17. Ninguém notou que Marina – além de regida pelo Itaú – já tem, para comandar sua política uma equipe de economistas tão alinhada com a política pró-imperial como a que teve o mega-entreguista FHC, e como a de que se cercou Aécio Neves?

18. Como assinalou Jânio de Freitas, Marina e Aécio se apresentam com programas idênticos. Na realidade, é um só programa, o do alinhamento com tudo que tem sido reclamado pela mídia imperial, tanto pela do exterior, como pela doméstica.

19. Da proposta de desativar o pré-sal – a qual fere mortalmente a Petrobrás, que ali já investiu dezenas de bilhões de reais, e beneficia as empresas estrangeiras, as únicas, no caso, a explorá-lo – até à substituição do MERCOSUL por acordos bilaterais – como exige o governo dos EUA – Marina e o candidato do PSDB estão numa corrida montando cavalos do mesmo proprietário, com blusas idênticas, diferenciadas só por uma faixa.

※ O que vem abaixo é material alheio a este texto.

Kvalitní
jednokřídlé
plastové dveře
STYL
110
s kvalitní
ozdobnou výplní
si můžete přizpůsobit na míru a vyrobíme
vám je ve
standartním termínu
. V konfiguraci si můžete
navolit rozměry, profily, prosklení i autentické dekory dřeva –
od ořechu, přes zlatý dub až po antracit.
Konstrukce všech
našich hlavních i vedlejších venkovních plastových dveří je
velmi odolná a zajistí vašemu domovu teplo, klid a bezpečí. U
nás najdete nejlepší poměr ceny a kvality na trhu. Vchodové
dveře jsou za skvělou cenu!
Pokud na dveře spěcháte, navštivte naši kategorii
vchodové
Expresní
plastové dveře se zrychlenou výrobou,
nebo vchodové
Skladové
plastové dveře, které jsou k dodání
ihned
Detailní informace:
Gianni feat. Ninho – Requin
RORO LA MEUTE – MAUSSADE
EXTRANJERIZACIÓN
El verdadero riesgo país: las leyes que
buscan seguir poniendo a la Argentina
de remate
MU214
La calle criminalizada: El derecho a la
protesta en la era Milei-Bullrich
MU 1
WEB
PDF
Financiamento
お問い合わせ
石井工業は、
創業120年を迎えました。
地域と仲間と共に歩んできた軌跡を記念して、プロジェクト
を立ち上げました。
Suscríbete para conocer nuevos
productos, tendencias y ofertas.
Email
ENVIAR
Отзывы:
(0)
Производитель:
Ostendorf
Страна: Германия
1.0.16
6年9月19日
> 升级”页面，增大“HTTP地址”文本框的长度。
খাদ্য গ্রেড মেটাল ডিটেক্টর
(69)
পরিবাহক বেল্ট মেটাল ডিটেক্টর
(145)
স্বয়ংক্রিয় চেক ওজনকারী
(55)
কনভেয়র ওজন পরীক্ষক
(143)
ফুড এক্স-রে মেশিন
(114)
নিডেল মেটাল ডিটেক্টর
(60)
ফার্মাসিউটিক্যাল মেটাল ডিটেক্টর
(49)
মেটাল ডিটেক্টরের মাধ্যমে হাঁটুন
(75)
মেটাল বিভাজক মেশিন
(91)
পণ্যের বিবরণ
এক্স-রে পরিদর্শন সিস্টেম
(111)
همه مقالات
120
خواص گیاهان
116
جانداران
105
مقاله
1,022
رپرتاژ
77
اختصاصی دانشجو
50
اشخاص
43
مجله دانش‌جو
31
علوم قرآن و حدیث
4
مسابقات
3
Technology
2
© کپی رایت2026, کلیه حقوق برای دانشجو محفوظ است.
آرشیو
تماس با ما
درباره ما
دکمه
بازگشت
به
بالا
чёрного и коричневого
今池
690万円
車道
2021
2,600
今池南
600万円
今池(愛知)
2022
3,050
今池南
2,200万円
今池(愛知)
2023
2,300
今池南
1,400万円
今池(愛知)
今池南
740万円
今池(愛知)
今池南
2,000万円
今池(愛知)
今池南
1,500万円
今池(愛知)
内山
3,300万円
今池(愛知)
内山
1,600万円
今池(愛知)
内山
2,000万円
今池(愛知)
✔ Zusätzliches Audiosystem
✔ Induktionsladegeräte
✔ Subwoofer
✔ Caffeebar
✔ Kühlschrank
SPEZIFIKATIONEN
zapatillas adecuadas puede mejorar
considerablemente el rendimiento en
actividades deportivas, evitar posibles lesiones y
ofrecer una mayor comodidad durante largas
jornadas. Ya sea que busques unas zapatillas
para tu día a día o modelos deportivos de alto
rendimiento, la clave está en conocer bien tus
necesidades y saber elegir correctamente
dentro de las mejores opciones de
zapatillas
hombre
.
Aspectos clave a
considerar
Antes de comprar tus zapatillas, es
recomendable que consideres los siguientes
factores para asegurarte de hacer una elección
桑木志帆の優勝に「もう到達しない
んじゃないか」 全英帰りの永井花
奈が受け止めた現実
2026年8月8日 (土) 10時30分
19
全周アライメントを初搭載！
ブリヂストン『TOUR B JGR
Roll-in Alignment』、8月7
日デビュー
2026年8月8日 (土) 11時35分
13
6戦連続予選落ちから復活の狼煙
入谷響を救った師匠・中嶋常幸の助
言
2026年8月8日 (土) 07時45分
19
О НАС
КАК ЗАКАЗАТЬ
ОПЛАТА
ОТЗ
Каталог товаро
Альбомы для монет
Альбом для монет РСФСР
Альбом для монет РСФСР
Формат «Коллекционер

20. Por tudo, a figura de Marina antagoniza o pensamento do patrono do PSB, João Mangabeira, e o de seu fundador, Miguel Arraes, cujas memórias estão sendo rigorosamente afrontadas.

21. Não há, portanto, como admitir que os militantes do PSB fiquem inertes vendo a sigla tornar-se instrumento de interesses rapinadores das riquezas nacionais e prestando-se a que oligarcas internos e externos se aproveitem do crédito que os grandes nomes do Partido granjearam no coração de milhões de brasileiros de todos os Estados.

22. Há, sim, que recorrer a medidas apropriadas, previstas ou não, nos Estatutos do Partido, para que este sobreviva e ajude o Brasil a sobreviver.

23. De fato, estamos diante de um golpe de Estado perpetrado por meios aparentemente legais, incluindo as eleições. Parafraseando o Barão de Itararé, há mais coisas no ar, além da explosão de avião contratado por um candidato em campanha.

24. A coisa começou quando políticos e parlamentares notoriamente alinhados com os interesses da alta finança, e outros enrustidos, articularam a entrada de Marina na chapa do PSB, acenando a Eduardo Campos com o potencial de votos e de grana que ela traria.

25. Fazendo luzir a mosca azul, a Rede o pegou como peixes de arrastão.

26. Alguém viu a foto de Marina sorrindo no funeral do homem? Alguém notou que, imediatamente após a notícia da morte dele, a grande mídia, em peso, dedicou incessantemente o grosso de seus espaços à tarefa de exaltar D. Marina?

27. Os golpes, intervenções armadas e n outras interferências, por meio de corrupção, praticadas a serviço da oligarquia financeira angloamericana, em numerosos países, inclusive o nosso, desde o Século XIX, deveriam alertar-nos para dar mais importância a contar com bons serviços de informação e de defesa.

28. Golpes de Estado podem ser dados através de parlamentos, poderes judiciários, além de lances como os que estão em andamento. Agora, a moda adotada pelo império angloamericano, como se viu em Honduras e no Paraguai, na suposta primavera árabe, na Ucrânia etc., é promover golpes de Estado, sem recorrer às forças armadas, as quais, de resto, no Brasil, têm sido esvaziadas e enfraquecidas, a partir dos governos dirigidos por Collor e FHC.

* – Adriano Benayon é doutor em economia, autor do livro Globalização versus Desenvolvimento e ainda filiado ao PSB.